Padilla was days from being deported last year when Dahlberg mustered volunteers from a Latino community organization she founded. Rallies, petitions and appeals to lawmakers and immigration officials in Washington persuaded authorities to grant him a one-year stay. They extended it for another year after she mobilized her followers again recently.
Most activists and organizers are fueled by their passion, said David Leopold, an immigration attorney based in Cleveland. Dahlberg “takes it to the next level.”
“She lives and breathes every case,” said Leopold, who was president of the American Immigration Lawyers Assn. from 2009 to 2011. “She becomes part of the family.”
In 2007, Leopold was at a conference in Reno when immigration agents raided 11 McDonald’s restaurants and detained dozens of workers.
Leopold wanted to set up workshops to inform immigrants about their rights but couldn’t arrange it. Within three hours, from her home in Ohio, Dahlberg had filled a Reno hall with 150 people.
“They were hanging from the rafters,” he recalled.
The lawyer and activist butt heads at times, and have occasionally stopped speaking to each other for months. It’s always the same problem: Dahlberg wants to charge forward and Leopold is more cautious. But they always make up.
In late March, Leopold got a call from Dahlberg. Alfredo Ramos, the Mexican father of two teenagers who are U.S. citizens, was in a car stopped by police in Mentor, Ohio. After he was questioned, Ramos was handed to Border Patrol agents, who drove from Erie, Pa., to pick him up. He had been deported in 2000 and was in the country illegally.
Leopold and Dahlberg drove to Erie in a snowstorm to find him.
When they challenged his arrest in court, protesters’ chants could be heard from outside. The judge ordered Ramos released because he wasn’t arrested in Pennsylvania, as the prosecutor claimed. Immigration officials later granted Ramos a stay from deportation to avoid separating him from his children.

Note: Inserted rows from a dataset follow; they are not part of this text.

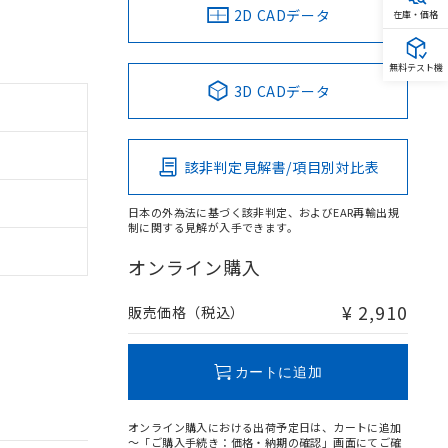
2D CADデータ
在庫・価格
無料テスト機
3D CADデータ
該非判定見解書/項目別対比表
日本の外為法に基づく該非判定、およびEAR再輸出規
制に関する見解が入手できます。
オンライン購入
¥ 2,910
販売価格（税込）
カートに追加
オンライン購入における出荷予定日は、カートに追加
～「ご購入手続き：価格・納期の確認」画面にてご確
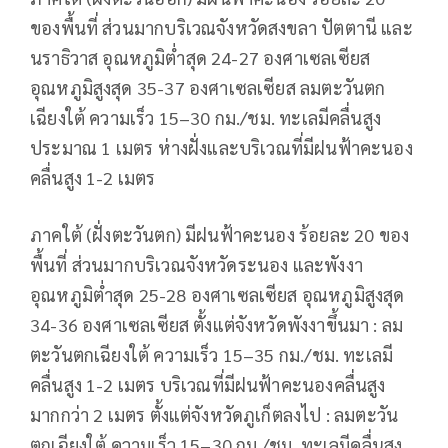
ของพื้นที่ ส่วนมากบริเวณจังหวัดสงขลา ปัตตานี และ
นราธิวาส อุณหภูมิต่ำสุด 24-27 องศาเซลเซียส
อุณหภูมิสูงสุด 35-37 องศาเซลเซียส ลมตะวันตก
เฉียงใต้ ความเร็ว 15–30 กม./ชม. ทะเลมีคลื่นสูง
ประมาณ 1 เมตร ห่างฝั่งและบริเวณที่มีฝนฟ้าคะนอง
คลื่นสูง 1-2 เมตร
ภาคใต้ (ฝั่งตะวันตก) มีฝนฟ้าคะนอง ร้อยละ 20 ของ
พื้นที่ ส่วนมากบริเวณจังหวัดระนอง และพังงา
อุณหภูมิต่ำสุด 25-28 องศาเซลเซียส อุณหภูมิสูงสุด
34-36 องศาเซลเซียส ตั้งแต่จังหวัดพังงาขึ้นมา : ลม
ตะวันตกเฉียงใต้ ความเร็ว 15–35 กม./ชม. ทะเลมี
คลื่นสูง 1-2 เมตร บริเวณที่มีฝนฟ้าคะนองคลื่นสูง
มากกว่า 2 เมตร ตั้งแต่จังหวัดภูเก็ตลงไป : ลมตะวัน
ตกเฉียงใต้ ความเร็ว 15–30 กม./ชม. ทะเลมีคลื่นสูง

Thousands of immigrant families, mostly from central Mexico, have settled in northern Ohio and western Pennsylvania in recent decades to work in the nurseries and rubber and metal factories.
Most arrived on temporary work visas. When drug violence increased back home, many stayed after their visas expired and settled down in the blue-collar towns that line the southern shore of Lake Erie.
Dahlberg was born here. Her father was an engineer from Hungary and met her mother on a business trip to Mexico. Their daughter thought she might be a punk radio DJ, or a local reporter. Her mother called her cabeza dura, hard head, for her stubbornness.
In 2007, a series of local immigration raids turned the union organizer and divorced mother of three into an activist. Immigration agents rounded up foreign workers in businesses as part of a national crackdown called Operation Return to Sender, begun during the George W. Bush administration.
She organized protests, and immigration authorities soon agreed to tell families where their loved ones were being held. She was hailed as a hero.
Elizabeth Perez, a former Marine Corps drill instructor, met Dahlberg when Perez was trying to help her husband, Marcos, return to Ohio from Mexico to stay with her and their two toddlers. He was deported in 2010 after being pulled over for running a red light and driving without a license. Because he had misdemeanor crimes on his record and was in the country illegally, he was barred from returning to America for 10 years.
Every immigration attorney Perez consulted told her she was out of luck. But not Dahlberg.
“She was like, ‘So? That is no reason for him to be away from his kids. I’m going to help you get him back,’” Perez recalled.
Dahlberg found a lawyer who is trying to get the misdemeanor charges expunged and to seek a waiver to allow Perez’s husband to return.
Dahlberg sometimes thinks about moving away, or working in Washington for a national Latino organization. But she sees herself as the only guardian for people like Perez.
“If I left there would be unnecessary deportations, unnecessary family separations,” she said.